[Data excerpts]

- - -

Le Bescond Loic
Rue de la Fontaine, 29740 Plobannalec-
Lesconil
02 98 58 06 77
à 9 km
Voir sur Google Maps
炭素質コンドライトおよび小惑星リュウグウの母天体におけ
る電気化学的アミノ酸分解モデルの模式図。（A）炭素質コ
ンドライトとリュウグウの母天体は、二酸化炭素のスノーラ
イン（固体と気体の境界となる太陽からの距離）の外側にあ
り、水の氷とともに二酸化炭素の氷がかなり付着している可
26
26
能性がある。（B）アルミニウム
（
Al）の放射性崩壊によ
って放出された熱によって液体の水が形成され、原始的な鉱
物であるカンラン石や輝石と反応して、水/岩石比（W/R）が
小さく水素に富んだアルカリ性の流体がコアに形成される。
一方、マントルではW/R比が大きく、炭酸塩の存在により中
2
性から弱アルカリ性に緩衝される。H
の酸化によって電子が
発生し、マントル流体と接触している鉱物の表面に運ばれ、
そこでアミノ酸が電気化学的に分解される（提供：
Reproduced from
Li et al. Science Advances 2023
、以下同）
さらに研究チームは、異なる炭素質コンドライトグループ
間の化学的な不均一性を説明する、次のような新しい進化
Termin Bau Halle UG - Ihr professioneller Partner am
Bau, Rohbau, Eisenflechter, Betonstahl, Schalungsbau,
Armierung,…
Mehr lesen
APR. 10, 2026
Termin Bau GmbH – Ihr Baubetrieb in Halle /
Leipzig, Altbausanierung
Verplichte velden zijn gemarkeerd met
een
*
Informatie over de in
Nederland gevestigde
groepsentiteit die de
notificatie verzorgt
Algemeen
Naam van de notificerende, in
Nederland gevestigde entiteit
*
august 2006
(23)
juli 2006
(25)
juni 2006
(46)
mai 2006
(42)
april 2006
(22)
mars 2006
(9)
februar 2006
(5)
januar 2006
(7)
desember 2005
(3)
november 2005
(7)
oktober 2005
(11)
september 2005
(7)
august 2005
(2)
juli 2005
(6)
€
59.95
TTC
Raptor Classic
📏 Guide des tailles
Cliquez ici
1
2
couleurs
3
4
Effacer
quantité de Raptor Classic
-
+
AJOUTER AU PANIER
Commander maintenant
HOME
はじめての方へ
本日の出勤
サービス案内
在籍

- - -

(Prompt): Print each entry exactly as it was written.

(Response box):
Le Bescond Loic
Rue de la Fontaine, 29740 Plobannalec-
Lesconil
02 98 58 06 77
à 9 km
Voir sur Google Maps
炭素質コンドライトおよび小惑星リュウグウの母天体におけ
る電気化学的アミノ酸分解モデルの模式図。（A）炭素質コ
ンドライトとリュウグウの母天体は、二酸化炭素のスノーラ
イン（固体と気体の境界となる太陽からの距離）の外側にあ
り、水の氷とともに二酸化炭素の氷がかなり付着している可
26
26
能性がある。（B）アルミニウム
（
Al）の放射性崩壊によ
って放出された熱によって液体の水が形成され、原始的な鉱
物であるカンラン石や輝石と反応して、水/岩石比（W/R）が
小さく水素に富んだアルカリ性の流体がコアに形成される。
一方、マントルではW/R比が大きく、炭酸塩の存在により中
2
性から弱アルカリ性に緩衝される。H
の酸化によって電子が
発生し、マントル流体と接触している鉱物の表面に運ばれ、
そこでアミノ酸が電気化学的に分解される（提供：
Reproduced from
Li et al. Science Advances 2023
、以下同）
さらに研究チームは、異なる炭素質コンドライトグループ
間の化学的な不均一性を説明する、次のような新しい進化
Termin Bau Halle UG - Ihr professioneller Partner am
Bau, Rohbau, Eisenflechter, Betonstahl, Schalungsbau,
Armierung,…
Mehr lesen
APR. 10, 2026
Termin Bau GmbH – Ihr Baubetrieb in Halle /
Leipzig, Altbausanierung
Verplichte velden zijn gemarkeerd met
een
*
Informatie over de in
Nederland gevestigde
groepsentiteit die de
notificatie verzorgt
Algemeen
Naam van de notificerende, in
Nederland gevestigde entiteit
*
august 2006
(23)
juli 2006
(25)
juni 2006
(46)
mai 2006
(42)
april 2006
(22)
mars 2006
(9)
februar 2006
(5)
januar 2006
(7)
desember 2005
(3)
november 2005
(7)
oktober 2005
(11)
september 2005
(7)
august 2005
(2)
juli 2005
(6)
€
59.95
TTC
Raptor Classic
📏 Guide des tailles
Cliquez ici
1
2
couleurs
3
4
Effacer
quantité de Raptor Classic
-
+
AJOUTER AU PANIER
Commander maintenant
HOME
はじめての方へ
本日の出勤
サービス案内
在籍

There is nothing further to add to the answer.